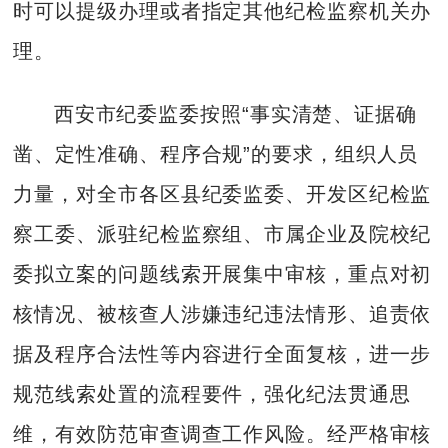
时可以提级办理或者指定其他纪检监察机关办
理。
西安市纪委监委按照“事实清楚、证据确
凿、定性准确、程序合规”的要求，组织人员
力量，对全市各区县纪委监委、开发区纪检监
察工委、派驻纪检监察组、市属企业及院校纪
委拟立案的问题线索开展集中审核，重点对初
核情况、被核查人涉嫌违纪违法情形、追责依
据及程序合法性等内容进行全面复核，进一步
规范线索处置的流程要件，强化纪法贯通思
维，有效防范审查调查工作风险。经严格审核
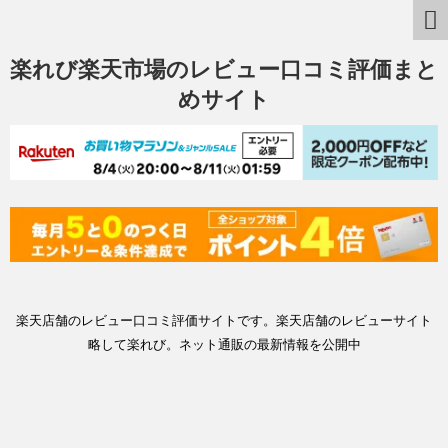
楽れび楽天市場のレビュー口コミ評価まと
めサイト
楽天店舗のレビュー口コミ評価サイトです。楽天店舗のレビューサイト
略して楽れび。ネット通販の最新情報を公開中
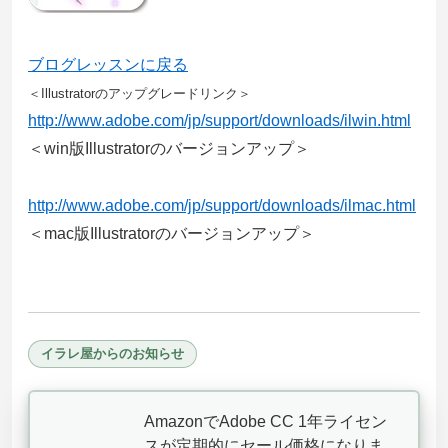
ブログレッスンに戻る
＜Illustratorのアップグレードリンク＞
http://www.adobe.com/jp/support/downloads/ilwin.html
＜win版Illustratorのバージョンアップ＞
http://www.adobe.com/jp/support/downloads/ilmac.html
＜mac版Illustratorのバージョンアップ＞
イラレ屋からのお知らせ
AmazonでAdobe CC 1年ライセン
スが定期的にセール価格になりま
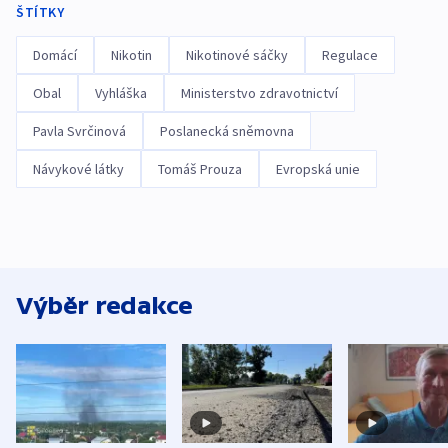
ŠTÍTKY
Domácí
Nikotin
Nikotinové sáčky
Regulace
Obal
Vyhláška
Ministerstvo zdravotnictví
Pavla Svrčinová
Poslanecká sněmovna
Návykové látky
Tomáš Prouza
Evropská unie
Výběr redakce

* * * * * * *

## ACTION ITEM
Output the entries above exactly, without their pictures.

## TASK OUTPUT
时可以提级办理或者指定其他纪检监察机关办
理。
西安市纪委监委按照“事实清楚、证据确
凿、定性准确、程序合规”的要求，组织人员
力量，对全市各区县纪委监委、开发区纪检监
察工委、派驻纪检监察组、市属企业及院校纪
委拟立案的问题线索开展集中审核，重点对初
核情况、被核查人涉嫌违纪违法情形、追责依
据及程序合法性等内容进行全面复核，进一步
规范线索处置的流程要件，强化纪法贯通思
维，有效防范审查调查工作风险。经严格审核
楽れび楽天市場のレビュー口コミ評価まと
めサイト
楽天店舗のレビュー口コミ評価サイトです。楽天店舗のレビューサイト
略して楽れび。ネット通販の最新情報を公開中
ブログレッスンに戻る
＜Illustratorのアップグレードリンク＞
http://www.adobe.com/jp/support/downloads/ilwin.html
＜win版Illustratorのバージョンアップ＞
http://www.adobe.com/jp/support/downloads/ilmac.html
＜mac版Illustratorのバージョンアップ＞
イラレ屋からのお知らせ
AmazonでAdobe CC 1年ライセン
スが定期的にセール価格になりま
ŠTÍTKY
Domácí
Nikotin
Nikotinové sáčky
Regulace
Obal
Vyhláška
Ministerstvo zdravotnictví
Pavla Svrčinová
Poslanecká sněmovna
Návykové látky
Tomáš Prouza
Evropská unie
Výběr redakce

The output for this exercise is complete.